### Assigned task:
Leave the pictures out, and transcribe the material below exactly from the line with "WSPOMÓŻ NAS" to the line with "uisnummerbord zwart", both lines included.
=-=-=
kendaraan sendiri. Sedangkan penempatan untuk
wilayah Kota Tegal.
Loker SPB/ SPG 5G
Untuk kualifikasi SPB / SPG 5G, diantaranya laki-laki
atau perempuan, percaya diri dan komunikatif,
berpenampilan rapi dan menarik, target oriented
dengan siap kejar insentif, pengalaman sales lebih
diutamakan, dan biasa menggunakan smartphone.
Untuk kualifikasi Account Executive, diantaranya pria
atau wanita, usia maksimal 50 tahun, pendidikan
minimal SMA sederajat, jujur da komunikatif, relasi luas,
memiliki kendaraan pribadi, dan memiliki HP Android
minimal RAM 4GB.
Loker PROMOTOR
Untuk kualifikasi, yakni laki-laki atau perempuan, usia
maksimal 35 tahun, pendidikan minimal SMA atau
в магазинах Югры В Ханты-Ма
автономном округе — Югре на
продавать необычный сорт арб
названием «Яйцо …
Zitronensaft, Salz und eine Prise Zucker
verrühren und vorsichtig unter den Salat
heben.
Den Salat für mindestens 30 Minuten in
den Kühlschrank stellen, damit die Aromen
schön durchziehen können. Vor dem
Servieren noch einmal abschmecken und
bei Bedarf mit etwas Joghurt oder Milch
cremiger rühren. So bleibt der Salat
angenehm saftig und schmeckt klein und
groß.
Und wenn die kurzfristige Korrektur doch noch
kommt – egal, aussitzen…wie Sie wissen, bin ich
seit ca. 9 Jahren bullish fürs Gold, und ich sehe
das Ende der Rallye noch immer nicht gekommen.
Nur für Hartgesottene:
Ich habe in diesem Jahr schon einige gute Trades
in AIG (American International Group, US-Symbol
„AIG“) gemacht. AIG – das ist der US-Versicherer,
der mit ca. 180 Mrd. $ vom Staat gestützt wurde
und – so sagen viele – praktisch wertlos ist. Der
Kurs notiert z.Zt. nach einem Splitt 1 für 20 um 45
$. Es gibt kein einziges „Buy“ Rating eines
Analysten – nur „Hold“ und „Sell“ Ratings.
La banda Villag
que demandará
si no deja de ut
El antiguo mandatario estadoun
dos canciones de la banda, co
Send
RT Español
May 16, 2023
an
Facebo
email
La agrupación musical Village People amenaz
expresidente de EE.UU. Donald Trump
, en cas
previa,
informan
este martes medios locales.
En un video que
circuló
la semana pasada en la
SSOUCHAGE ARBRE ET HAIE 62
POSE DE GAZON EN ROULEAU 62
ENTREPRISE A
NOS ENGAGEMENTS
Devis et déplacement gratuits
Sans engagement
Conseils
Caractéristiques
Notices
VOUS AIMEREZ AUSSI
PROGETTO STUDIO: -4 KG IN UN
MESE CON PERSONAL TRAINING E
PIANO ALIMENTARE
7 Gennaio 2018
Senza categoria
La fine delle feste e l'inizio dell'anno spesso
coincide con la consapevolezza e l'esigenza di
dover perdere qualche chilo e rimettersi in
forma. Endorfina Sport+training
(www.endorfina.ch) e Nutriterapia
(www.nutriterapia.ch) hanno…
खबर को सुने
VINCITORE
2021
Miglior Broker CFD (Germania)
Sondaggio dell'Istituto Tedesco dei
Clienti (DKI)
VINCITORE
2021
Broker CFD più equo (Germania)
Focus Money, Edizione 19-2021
=-=-=
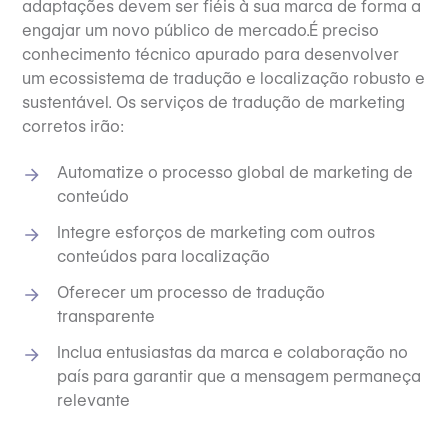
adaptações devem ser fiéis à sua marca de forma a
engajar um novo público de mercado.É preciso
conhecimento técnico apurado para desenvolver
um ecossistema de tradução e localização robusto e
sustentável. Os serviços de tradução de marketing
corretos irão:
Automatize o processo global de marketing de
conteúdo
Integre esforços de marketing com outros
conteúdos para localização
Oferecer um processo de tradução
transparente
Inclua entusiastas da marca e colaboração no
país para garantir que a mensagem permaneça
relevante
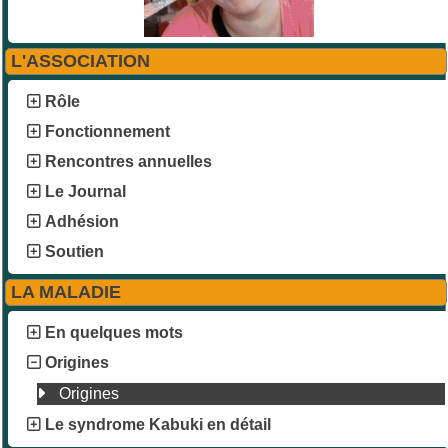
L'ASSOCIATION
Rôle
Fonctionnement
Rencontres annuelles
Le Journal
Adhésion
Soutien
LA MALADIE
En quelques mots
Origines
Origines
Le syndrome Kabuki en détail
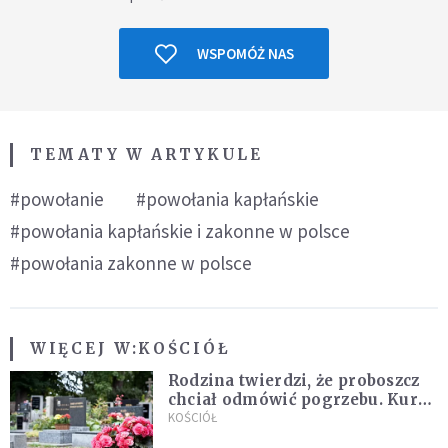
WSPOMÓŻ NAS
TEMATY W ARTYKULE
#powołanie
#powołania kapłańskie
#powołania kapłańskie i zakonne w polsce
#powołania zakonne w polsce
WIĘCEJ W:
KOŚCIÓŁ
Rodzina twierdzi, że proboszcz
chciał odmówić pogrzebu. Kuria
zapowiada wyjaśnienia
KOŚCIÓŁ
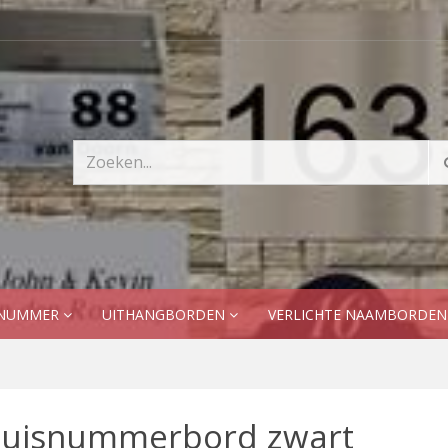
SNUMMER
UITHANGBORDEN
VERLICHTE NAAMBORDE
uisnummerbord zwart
=-=-=
### Answer for the task:
WSPOMÓŻ NAS
TEMATY W ARTYKULE
#powołanie
#powołania kapłańskie
#powołania kapłańskie i zakonne w polsce
#powołania zakonne w polsce
WIĘCEJ W:
KOŚCIÓŁ
Rodzina twierdzi, że proboszcz
chciał odmówić pogrzebu. Kuria
zapowiada wyjaśnienia
KOŚCIÓŁ
SNUMMER
UITHANGBORDEN
VERLICHTE NAAMBORDE
uisnummerbord zwart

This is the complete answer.